An individual’s financial situation is a key contributor to their overall well-being. Existing research has examined the direct economic consequences of changes in health upon out-of-pocket healthcare expenditure, participation in the labour force and potential earnings. There is also research exploring an individual’s concern about their subjective financial situation regardless of the level of their income or work status on their health. In contrast, this paper conducts a causal analysis of the effects of general and mental health on an individual’s subjective evaluation of their financial situation controlling for their work status and income. This is of importance because current health policy in the United Kingdom (UK) stresses the role of health as an asset which can mediate the wider flourishing of individuals. Moreover, subjective financial situation comprises a key component of well-being now being measured and sought in social welfare policy.

Methods

Fixed effects instrumental variable panel data regression analysis is applied to 25 years of longitudinal data, from 1991, drawn from the harmonised British Household Panel Survey (BHPS) and Understanding Society Survey (USS).

Results

Improved general health and reduced mental illness both improve the subjective financial situation of males and females. However, these affects diminish across older cohorts of males and females.

Conclusions

Investing in and improving general and mental health can improve the subjective financial situation and hence well-being of individuals. The targeting of health also needs to take account of an individuals’ life-stage.

Background

There is extensive evidence on the socio-determinants of health (SDH) [1]. It is argued that the SDH produce health disparities because, depending on the context, a lack of social and economic resources can reduce access to health care, only permit access to lower quality health care, or encourage engagement in more harmful lifestyles [2, 3].

The association between access to health and objective economic inequality has been investigated broadly through a focus on three issues: access to out-of-pocket healthcare expenses; restricted participation in the labour market; and, reduced potential for earnings. The relative importance of these relationships, however, is country-specific, depending on the healthcare system.

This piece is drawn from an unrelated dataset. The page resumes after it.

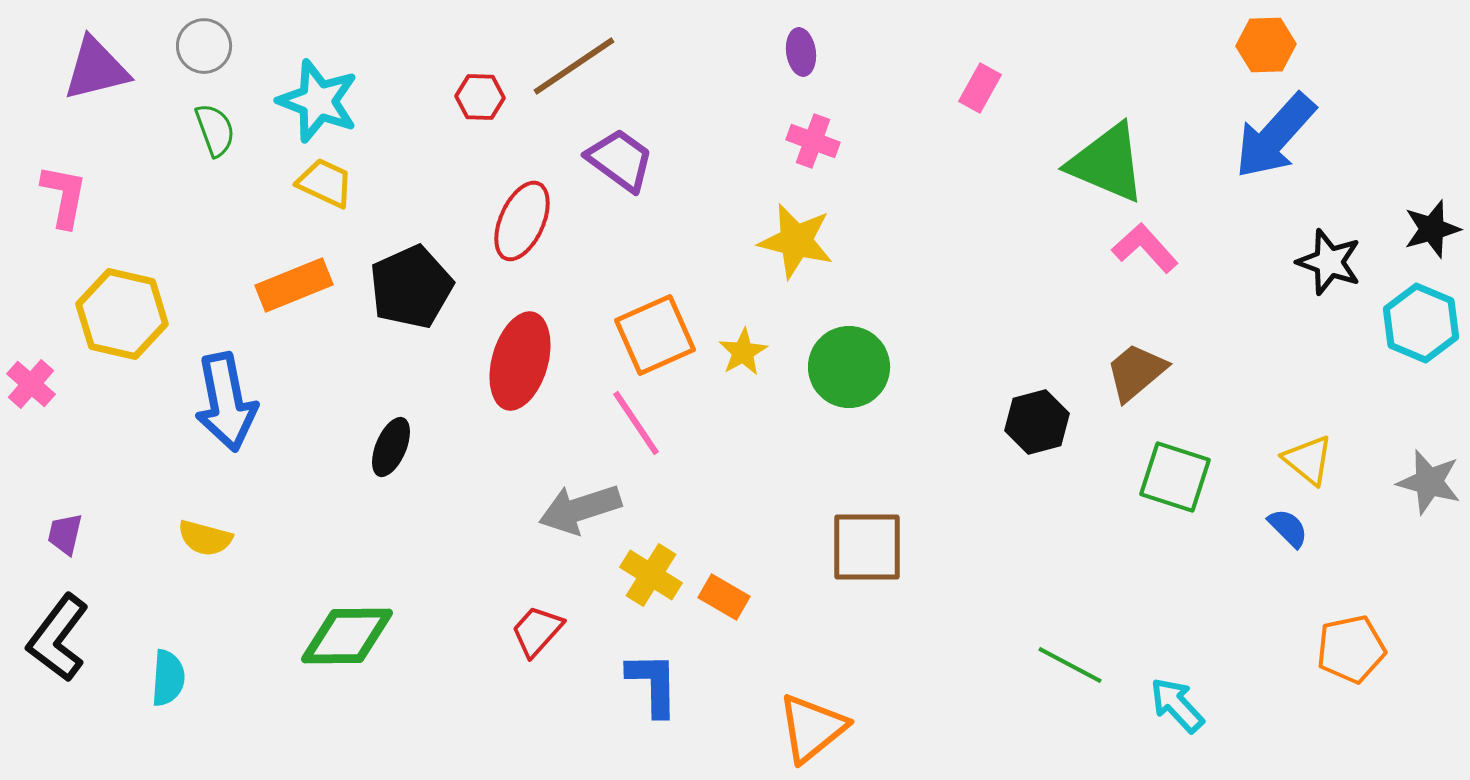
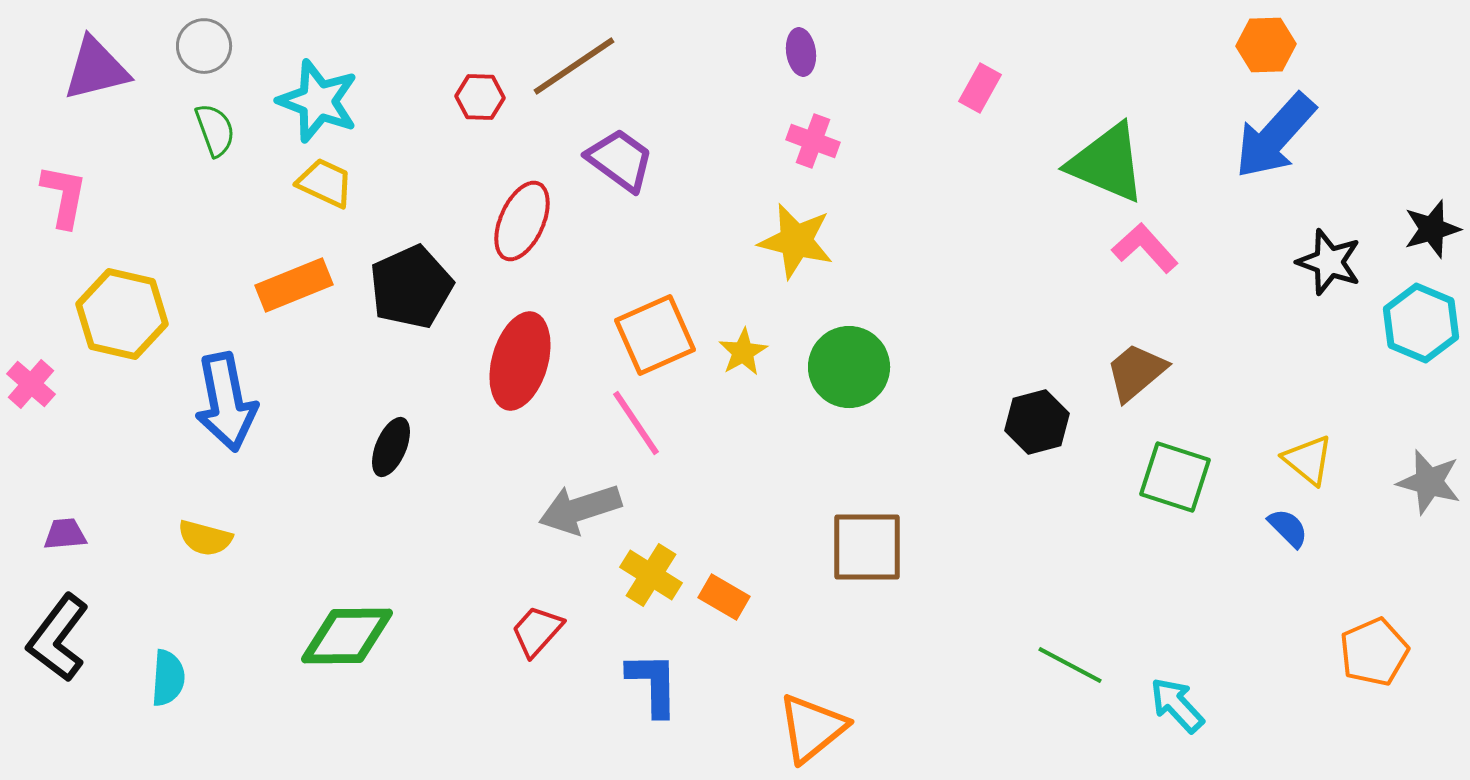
purple trapezoid at (65, 534): rotated 72 degrees clockwise
orange pentagon at (1351, 649): moved 23 px right, 3 px down; rotated 12 degrees counterclockwise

In the United States (US) and Australia individuals with health conditions face out-of-pocket healthcare expenditure. The expenses are found to be associated with an increase in the total number of chronic conditions of individuals [4,5,6,7], but also specific conditions such as chronic obstructive pulmonary disease in Australia [8], cancer in the US [9], high blood pressure, diabetes or depression in Australia [6]. Moreover, poor health is also associated with other costs of illness, such as transportation and configuration of home care environments, in the US [2].

Depression or mood affective disorders, diseases of the respiratory system, diseases of the circulatory system (other than hypertension), heart diseases, and mental and behavioural disorders are also found to be associated with being out of the labour force in Australia [10, 11]. Back problems and arthritis are associated with early retirement in Australia [11]. Being out of the labour force is associated with musculoskeletal conditions in the US [12], multiple sclerosis in Sweden [13] and bipolar disorder in the US [14]. An association between undergoing active cancer care and less likelihood of being employed full-time is also found in the US [15].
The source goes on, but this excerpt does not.